* **WORK ITEM**:
Your copy should hold the lines below from the first through the one that contains "also be disclosed", each retyped exactly, and no pictures.

Page images and extracted text:
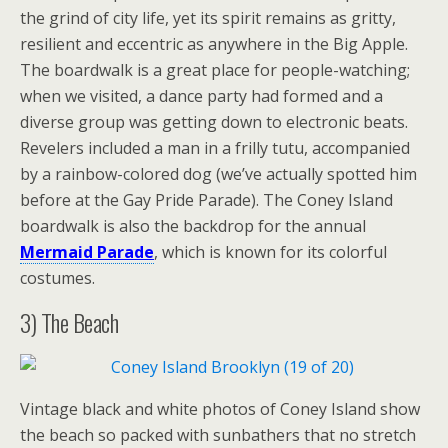
the grind of city life, yet its spirit remains as gritty,
resilient and eccentric as anywhere in the Big Apple.
The boardwalk is a great place for people-watching;
when we visited, a dance party had formed and a
diverse group was getting down to electronic beats.
Revelers included a man in a frilly tutu, accompanied
by a rainbow-colored dog (we’ve actually spotted him
before at the Gay Pride Parade). The Coney Island
boardwalk is also the backdrop for the annual
Mermaid Parade
, which is known for its colorful
costumes.
3) The Beach
Vintage black and white photos of Coney Island show
the beach so packed with sunbathers that no stretch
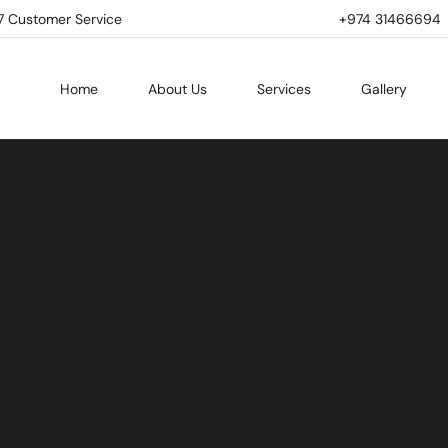
7 Customer Service
+974 31466694 | 
Home
About Us
Services
Gallery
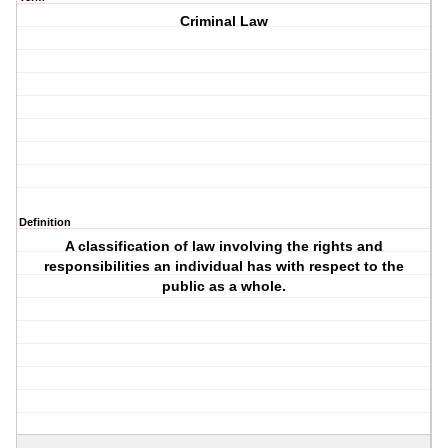
Criminal Law
Definition
A classification of law involving the rights and
responsibilities an individual has with respect to the
public as a whole.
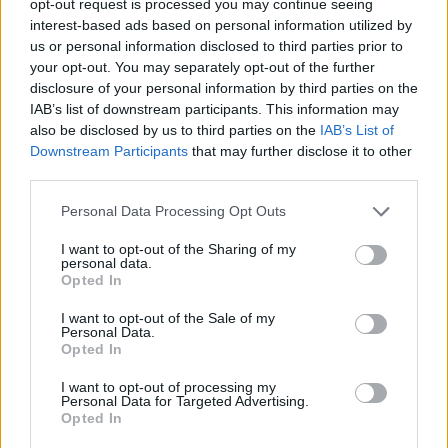
opt-out request is processed you may continue seeing
interest-based ads based on personal information utilized by
us or personal information disclosed to third parties prior to
your opt-out. You may separately opt-out of the further
disclosure of your personal information by third parties on the
IAB’s list of downstream participants. This information may
also be disclosed by us to third parties on the
IAB’s List of
Downstream Participants
that may further disclose it to other
third parties.
Personal Data Processing Opt Outs
I want to opt-out of the Sharing of my
personal data.
Opted In
I want to opt-out of the Sale of my
Personal Data.
Opted In
I want to opt-out of processing my
Personal Data for Targeted Advertising.
Opted In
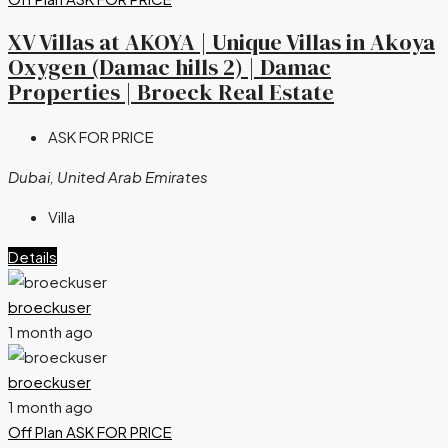
XV Villas at AKOYA | Unique Villas in Akoya
Oxygen (Damac hills 2) | Damac
Properties | Broeck Real Estate
ASK FOR PRICE
Dubai, United Arab Emirates
Villa
Details
broeckuser
1 month ago
broeckuser
1 month ago
Off Plan
ASK FOR PRICE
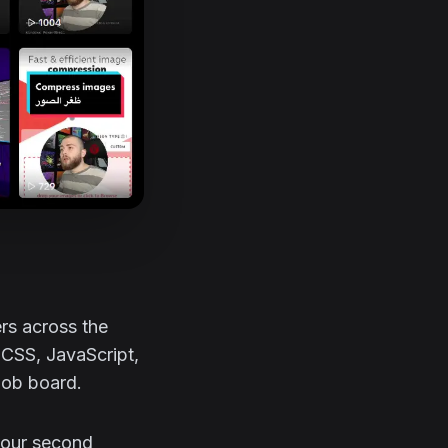
rs across the
 CSS, JavaScript,
 job board.
 your second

* **REPLY**:
the grind of city life, yet its spirit remains as gritty,
resilient and eccentric as anywhere in the Big Apple.
The boardwalk is a great place for people-watching;
when we visited, a dance party had formed and a
diverse group was getting down to electronic beats.
Revelers included a man in a frilly tutu, accompanied
by a rainbow-colored dog (we’ve actually spotted him
before at the Gay Pride Parade). The Coney Island
boardwalk is also the backdrop for the annual
Mermaid Parade
, which is known for its colorful
costumes.
3) The Beach
Vintage black and white photos of Coney Island show
the beach so packed with sunbathers that no stretch
7 Customer Service
+974 31466694 | 
Home
About Us
Services
Gallery
Criminal Law
Definition
A classification of law involving the rights and
responsibilities an individual has with respect to the
public as a whole.
opt-out request is processed you may continue seeing
interest-based ads based on personal information utilized by
us or personal information disclosed to third parties prior to
your opt-out. You may separately opt-out of the further
disclosure of your personal information by third parties on the
IAB’s list of downstream participants. This information may
also be disclosed by us to third parties on the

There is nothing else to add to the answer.